In the records that follow, the lines from the one containing "Раздельное хранение средств" to the one containing "Акции, Опционы и ETF", inclusive, are to be given again exactly.
Dataset entries section start
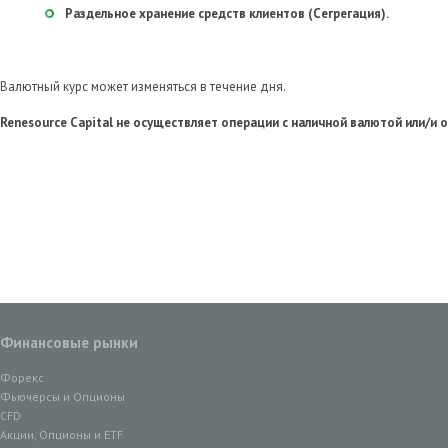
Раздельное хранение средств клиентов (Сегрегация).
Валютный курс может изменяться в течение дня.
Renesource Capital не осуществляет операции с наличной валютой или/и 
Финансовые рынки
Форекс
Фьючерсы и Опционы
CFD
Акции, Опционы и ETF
Dataset entries section end
Dataset entries section start
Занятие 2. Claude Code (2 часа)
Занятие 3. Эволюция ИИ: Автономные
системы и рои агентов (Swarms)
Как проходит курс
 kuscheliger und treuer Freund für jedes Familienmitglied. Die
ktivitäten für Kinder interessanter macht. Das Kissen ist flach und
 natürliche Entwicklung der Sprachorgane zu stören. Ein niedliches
Dataset entries section end
Dataset entries section start
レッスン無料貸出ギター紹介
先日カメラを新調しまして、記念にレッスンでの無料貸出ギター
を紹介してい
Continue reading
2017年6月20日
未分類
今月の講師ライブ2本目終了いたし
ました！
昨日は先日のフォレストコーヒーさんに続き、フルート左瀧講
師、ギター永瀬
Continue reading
Dataset entries section end
* [Exercise output]:
Раздельное хранение средств клиентов (Сегрегация).
Валютный курс может изменяться в течение дня.
Renesource Capital не осуществляет операции с наличной валютой или/и 
Финансовые рынки
Форекс
Фьючерсы и Опционы
CFD
Акции, Опционы и ETF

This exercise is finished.